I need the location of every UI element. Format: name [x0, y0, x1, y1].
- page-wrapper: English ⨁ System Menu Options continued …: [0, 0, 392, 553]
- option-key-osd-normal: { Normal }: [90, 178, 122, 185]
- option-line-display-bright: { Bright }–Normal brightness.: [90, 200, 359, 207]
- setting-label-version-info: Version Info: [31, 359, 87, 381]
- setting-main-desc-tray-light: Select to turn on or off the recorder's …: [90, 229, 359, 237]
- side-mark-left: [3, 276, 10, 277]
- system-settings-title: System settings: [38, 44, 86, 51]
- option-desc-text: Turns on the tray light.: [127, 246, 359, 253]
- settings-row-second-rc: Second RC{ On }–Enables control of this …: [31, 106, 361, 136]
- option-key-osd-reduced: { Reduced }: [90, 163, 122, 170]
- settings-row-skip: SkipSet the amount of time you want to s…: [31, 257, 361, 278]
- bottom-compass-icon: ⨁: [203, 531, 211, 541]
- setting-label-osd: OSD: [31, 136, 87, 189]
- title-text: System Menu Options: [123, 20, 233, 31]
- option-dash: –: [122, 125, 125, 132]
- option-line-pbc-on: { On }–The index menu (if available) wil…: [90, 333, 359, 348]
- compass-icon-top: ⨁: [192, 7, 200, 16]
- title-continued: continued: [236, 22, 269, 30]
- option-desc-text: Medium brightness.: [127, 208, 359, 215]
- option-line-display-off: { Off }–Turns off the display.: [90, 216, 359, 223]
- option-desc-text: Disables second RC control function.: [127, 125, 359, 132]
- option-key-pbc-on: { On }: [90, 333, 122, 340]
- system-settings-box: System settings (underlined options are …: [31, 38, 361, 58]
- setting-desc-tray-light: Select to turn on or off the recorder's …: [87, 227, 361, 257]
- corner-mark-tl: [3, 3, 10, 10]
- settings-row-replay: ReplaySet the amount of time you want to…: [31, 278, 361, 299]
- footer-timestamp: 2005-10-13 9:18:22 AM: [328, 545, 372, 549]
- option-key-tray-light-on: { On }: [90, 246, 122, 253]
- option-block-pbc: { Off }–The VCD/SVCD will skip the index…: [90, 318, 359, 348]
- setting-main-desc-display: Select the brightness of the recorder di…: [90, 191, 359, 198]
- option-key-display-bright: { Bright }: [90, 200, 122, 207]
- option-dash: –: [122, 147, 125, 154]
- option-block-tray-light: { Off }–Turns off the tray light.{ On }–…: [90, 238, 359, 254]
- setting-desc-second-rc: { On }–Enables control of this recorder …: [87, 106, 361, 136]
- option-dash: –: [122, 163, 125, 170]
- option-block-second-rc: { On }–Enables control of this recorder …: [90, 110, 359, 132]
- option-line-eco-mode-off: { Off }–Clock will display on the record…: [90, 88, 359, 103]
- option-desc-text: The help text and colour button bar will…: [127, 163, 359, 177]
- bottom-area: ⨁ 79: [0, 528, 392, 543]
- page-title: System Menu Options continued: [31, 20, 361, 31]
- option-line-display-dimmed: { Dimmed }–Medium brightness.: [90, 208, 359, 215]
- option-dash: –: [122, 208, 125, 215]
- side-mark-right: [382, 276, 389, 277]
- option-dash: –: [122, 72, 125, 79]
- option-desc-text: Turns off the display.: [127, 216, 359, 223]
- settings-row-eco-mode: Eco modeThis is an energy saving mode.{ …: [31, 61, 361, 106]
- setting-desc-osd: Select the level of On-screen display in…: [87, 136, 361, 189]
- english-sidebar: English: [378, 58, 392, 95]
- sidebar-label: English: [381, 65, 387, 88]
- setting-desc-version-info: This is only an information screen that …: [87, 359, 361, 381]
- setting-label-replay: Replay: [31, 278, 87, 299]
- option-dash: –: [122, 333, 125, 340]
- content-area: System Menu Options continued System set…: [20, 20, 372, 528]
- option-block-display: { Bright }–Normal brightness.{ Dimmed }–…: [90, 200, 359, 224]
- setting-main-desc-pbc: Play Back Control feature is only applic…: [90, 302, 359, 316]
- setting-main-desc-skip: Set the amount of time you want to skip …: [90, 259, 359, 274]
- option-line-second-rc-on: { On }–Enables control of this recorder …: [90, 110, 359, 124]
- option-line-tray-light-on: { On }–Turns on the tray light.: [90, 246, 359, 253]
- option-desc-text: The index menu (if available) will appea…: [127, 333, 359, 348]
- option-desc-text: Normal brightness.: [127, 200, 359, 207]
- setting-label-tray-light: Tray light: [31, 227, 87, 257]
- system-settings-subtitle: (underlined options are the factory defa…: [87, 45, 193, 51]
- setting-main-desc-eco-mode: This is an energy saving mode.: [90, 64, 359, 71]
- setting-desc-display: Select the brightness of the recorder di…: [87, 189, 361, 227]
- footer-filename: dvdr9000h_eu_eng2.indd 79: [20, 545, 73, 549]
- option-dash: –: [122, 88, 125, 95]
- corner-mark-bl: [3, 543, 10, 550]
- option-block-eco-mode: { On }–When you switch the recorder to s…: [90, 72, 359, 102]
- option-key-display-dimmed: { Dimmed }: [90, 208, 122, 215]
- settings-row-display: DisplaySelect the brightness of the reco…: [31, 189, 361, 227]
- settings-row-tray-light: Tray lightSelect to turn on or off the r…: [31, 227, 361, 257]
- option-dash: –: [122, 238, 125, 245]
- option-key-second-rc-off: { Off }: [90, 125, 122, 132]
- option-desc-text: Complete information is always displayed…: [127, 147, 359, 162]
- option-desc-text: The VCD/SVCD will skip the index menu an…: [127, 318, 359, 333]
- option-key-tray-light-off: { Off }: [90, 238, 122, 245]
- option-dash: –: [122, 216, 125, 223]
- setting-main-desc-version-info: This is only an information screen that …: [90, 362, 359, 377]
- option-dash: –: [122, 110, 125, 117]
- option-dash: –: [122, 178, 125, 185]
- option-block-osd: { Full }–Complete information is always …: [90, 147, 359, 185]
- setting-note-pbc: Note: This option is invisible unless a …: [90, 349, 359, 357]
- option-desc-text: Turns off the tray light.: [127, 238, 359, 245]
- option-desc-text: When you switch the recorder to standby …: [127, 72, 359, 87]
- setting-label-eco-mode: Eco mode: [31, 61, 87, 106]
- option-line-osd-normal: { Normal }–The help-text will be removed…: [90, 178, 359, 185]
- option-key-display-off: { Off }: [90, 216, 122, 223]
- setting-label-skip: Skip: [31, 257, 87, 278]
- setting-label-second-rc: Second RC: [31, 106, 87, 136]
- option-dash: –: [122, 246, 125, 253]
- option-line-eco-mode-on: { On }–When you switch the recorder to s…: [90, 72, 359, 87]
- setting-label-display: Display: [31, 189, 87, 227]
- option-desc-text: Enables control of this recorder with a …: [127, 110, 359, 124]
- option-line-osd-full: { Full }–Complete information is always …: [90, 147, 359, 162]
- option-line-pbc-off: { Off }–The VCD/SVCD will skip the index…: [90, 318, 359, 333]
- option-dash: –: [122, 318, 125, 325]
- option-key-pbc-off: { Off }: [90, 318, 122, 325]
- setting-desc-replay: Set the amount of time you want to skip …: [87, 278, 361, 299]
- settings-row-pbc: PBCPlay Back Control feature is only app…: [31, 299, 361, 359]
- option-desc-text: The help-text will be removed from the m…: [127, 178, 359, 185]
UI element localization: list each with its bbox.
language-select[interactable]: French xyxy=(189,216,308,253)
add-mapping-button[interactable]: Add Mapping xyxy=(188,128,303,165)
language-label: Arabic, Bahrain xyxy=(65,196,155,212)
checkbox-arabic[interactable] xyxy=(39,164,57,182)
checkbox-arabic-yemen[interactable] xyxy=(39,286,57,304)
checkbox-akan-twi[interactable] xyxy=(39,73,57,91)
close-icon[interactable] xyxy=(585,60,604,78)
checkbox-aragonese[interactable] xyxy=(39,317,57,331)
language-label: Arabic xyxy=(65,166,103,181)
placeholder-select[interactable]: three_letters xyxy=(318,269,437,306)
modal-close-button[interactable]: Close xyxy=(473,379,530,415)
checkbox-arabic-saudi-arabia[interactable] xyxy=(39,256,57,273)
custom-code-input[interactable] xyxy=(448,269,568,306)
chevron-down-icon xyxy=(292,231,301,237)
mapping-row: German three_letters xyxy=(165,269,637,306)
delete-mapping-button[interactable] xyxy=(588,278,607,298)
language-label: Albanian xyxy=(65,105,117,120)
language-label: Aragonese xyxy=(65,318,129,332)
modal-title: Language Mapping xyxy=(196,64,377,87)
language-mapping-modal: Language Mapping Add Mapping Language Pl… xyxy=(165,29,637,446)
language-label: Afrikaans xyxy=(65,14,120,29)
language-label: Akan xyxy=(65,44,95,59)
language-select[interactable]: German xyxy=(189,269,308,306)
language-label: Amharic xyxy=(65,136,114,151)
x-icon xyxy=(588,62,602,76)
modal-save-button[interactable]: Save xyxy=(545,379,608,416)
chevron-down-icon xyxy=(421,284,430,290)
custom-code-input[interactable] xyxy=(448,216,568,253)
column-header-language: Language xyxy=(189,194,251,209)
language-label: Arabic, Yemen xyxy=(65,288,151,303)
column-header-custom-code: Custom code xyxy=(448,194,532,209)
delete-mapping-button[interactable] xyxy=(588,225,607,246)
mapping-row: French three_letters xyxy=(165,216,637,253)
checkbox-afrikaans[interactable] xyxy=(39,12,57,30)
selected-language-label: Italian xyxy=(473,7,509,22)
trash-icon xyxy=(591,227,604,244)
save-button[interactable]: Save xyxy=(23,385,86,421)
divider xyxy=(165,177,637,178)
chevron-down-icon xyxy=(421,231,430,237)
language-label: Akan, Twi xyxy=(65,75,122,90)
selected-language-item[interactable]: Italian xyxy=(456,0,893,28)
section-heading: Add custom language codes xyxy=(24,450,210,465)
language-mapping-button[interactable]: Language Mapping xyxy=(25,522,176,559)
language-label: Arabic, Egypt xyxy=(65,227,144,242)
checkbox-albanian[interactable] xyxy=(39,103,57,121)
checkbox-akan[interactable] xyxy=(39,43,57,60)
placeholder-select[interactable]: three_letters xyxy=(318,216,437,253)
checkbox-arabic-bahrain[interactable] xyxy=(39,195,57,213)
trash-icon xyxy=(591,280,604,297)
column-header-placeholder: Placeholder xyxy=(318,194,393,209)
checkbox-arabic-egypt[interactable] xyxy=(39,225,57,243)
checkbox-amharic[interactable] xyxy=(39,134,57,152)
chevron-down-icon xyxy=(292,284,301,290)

» **About this task**:
Where does the word "mode" occur in the data? Copy every line that has it.

» **Solution to this task**:
- option-line-eco-mode-off: { Off }–Clock will display on the record…: [90, 88, 359, 103]
- settings-row-eco-mode: Eco modeThis is an energy saving mode.{ …: [31, 61, 361, 106]
- setting-main-desc-eco-mode: This is an energy saving mode.: [90, 64, 359, 71]
- option-block-eco-mode: { On }–When you switch the recorder to s…: [90, 72, 359, 102]
- setting-label-eco-mode: Eco mode: [31, 61, 87, 106]
- option-line-eco-mode-on: { On }–When you switch the recorder to s…: [90, 72, 359, 87]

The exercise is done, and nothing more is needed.